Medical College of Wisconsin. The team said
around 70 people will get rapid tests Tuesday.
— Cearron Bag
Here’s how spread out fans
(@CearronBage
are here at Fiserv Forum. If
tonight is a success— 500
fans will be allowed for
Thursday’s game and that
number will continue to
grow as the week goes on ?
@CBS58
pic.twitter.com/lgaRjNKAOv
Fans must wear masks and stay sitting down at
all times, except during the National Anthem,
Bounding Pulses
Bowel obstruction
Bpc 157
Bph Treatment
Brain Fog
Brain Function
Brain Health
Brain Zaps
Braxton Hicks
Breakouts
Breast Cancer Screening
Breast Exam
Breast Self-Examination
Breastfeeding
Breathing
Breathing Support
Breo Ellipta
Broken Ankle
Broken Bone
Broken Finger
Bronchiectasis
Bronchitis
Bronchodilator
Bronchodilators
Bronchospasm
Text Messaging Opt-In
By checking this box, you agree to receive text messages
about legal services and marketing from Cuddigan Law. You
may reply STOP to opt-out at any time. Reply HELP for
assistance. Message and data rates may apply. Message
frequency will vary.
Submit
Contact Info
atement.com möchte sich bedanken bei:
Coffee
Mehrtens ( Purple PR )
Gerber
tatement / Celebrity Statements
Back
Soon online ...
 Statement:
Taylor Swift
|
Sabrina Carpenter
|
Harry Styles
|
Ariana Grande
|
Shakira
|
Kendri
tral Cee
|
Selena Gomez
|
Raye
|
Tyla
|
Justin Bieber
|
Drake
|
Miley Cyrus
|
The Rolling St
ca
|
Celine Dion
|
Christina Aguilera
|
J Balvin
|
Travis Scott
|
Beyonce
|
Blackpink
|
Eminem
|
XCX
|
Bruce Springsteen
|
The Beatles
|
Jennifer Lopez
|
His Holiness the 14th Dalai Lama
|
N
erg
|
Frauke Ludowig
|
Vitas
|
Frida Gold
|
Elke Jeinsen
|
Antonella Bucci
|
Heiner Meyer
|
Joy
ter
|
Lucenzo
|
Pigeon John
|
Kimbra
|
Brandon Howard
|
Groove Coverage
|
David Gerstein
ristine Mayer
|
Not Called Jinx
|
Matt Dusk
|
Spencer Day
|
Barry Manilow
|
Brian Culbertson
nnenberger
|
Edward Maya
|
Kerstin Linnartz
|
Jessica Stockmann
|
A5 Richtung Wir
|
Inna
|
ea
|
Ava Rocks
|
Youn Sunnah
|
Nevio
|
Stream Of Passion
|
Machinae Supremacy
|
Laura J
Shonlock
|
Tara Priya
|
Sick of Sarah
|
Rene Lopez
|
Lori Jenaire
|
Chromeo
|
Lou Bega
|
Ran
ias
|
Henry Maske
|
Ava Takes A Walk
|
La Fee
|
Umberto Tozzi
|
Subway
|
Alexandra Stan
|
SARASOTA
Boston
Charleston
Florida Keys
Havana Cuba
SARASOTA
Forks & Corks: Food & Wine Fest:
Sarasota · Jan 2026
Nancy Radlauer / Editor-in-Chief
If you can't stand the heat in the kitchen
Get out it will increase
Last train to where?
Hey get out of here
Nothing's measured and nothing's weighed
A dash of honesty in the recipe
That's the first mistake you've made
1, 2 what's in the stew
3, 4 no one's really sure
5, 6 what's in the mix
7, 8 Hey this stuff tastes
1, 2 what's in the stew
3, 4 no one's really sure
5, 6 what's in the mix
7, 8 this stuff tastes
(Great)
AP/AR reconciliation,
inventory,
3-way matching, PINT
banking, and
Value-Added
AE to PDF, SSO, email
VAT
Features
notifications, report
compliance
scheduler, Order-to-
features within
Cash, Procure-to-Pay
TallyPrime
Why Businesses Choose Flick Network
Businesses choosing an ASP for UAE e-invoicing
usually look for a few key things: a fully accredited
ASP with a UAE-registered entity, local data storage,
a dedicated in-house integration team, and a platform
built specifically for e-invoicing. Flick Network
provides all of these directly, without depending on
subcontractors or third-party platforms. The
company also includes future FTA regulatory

──────────────────────────────

§ Exercise
Copy out each line of the listing where the string "data" appears.

§ Completed exercise
assistance. Message and data rates may apply. Message
ASP with a UAE-registered entity, local data storage,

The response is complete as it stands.